Apostol is a wonderful book, but would not be my choice as an introduction to either calculus or proof-based mathematics. My background differs somewhat from yours in that I took a full year of Calculus in high school, and have an engineering degree so took classes on ODE, linear algebra, and statistics (amongst some other courses that made significant use of mathematical techniques). That was years ago, so I've forgotten many things, but with that background I find Apostol challenging at times, and it certainly requires a lot of motivation to keep moving forward. Without someone to guide you, there are lots of places in a rigorous treatment of Calculus to get hopelessly confused. If you look at my profile you can see the questions (an expanding list) that I have asked from problems in Apostol to get a flavor for the sorts of exercises that the book contains. I think it would be very difficult to undertake the book without a good background in proving mathematical statements rigorously, and a strong notion of the ideas of Calculus. The theorems and definitions would just be too obtuse if you didn't already understand what was going. Apostol is not the place to learn these things.
That said, I would echo one of the comments that there is math to learn other than Calculus. Not to say Calculus shouldn't be on your agenda, just that there are beautiful and accessible areas of math that might appeal to you and are better for developing mathematical technique. I strongly recommend looking into books on elementary number theory (preferably something with complete solutions) or discrete math. These areas are completely accessible to you right now, provide a forum in which to apply some of the basic mathematical techniques you are learning, will really help you develop your skills with manipulating equations and "thinking mathematically," and will start you on the road to understanding the difference between solving equations at the algebra level and writing proofs.
As for actual book recommendations, a very straightforward number theory book with solutions is Jones & Jones. It's not a great book at all, but it has full solutions and is targeted at undergraduates. A very ambitious book might be Concrete Mathematics, much of which will be too advanced at the moment, but is a book that can grow with you. It contains wonderful discussions of very concrete (as the title might suggest) problems, and methods for working with sums and equations which are invaluable as you gain maturity.
Hope that helps.
Added: Also since you seem to be interested in mathematics generally, I would highly recommend taking the time to read some math history and "popular" math books. Math has a wonderfully rich and entertaining history. These can give great insight into problems that have been pivotal to the development of mathematics, and give glimpses to the sorts of things mathematicians are interested in.
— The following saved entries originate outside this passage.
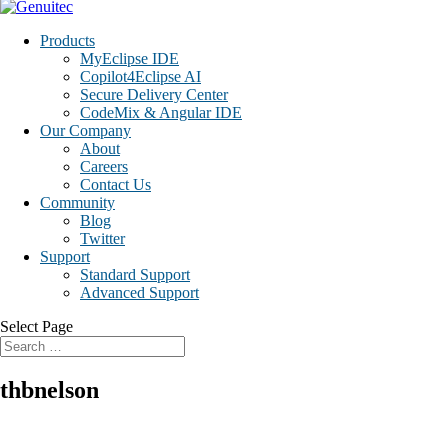
Products
MyEclipse IDE
Copilot4Eclipse AI
Secure Delivery Center
CodeMix & Angular IDE
Our Company
About
Careers
Contact Us
Community
Blog
Twitter
Support
Standard Support
Advanced Support
Select Page
thbnelson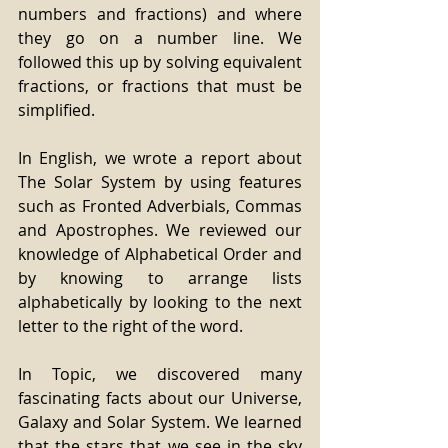
numbers and fractions) and where 
they go on a number line. We 
followed this up by solving equivalent 
fractions, or fractions that must be 
simplified.
In English, we wrote a report about 
The Solar System by using features 
such as Fronted Adverbials, Commas 
and Apostrophes. We reviewed our 
knowledge of Alphabetical Order and 
by knowing to arrange lists 
alphabetically by looking to the next 
letter to the right of the word.
In Topic, we discovered many 
fascinating facts about our Universe, 
Galaxy and Solar System. We learned 
that the stars that we see in the sky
Also, many "pop" math books are about theorems or concepts that have fascinated mathematically minded people for centuries, so they are likely to fascinate you. Finally, they can be read right now while you are still developing your basic math skills, and can provide lots of motivation and inspiration.
Specific books I'd recommend are E.T. Bell's "Men of Mathematics" for math history, some of recent books on the Riemann hypothesis are good reads about an open problem (du Sautoy, The Music of the Primes and Derbyshire's "Prime Obsession" were both good), and I found "Symmetry and the Monster" by Ronan really inspiring (if you want to get a glimpse of what "modern" algebra is about).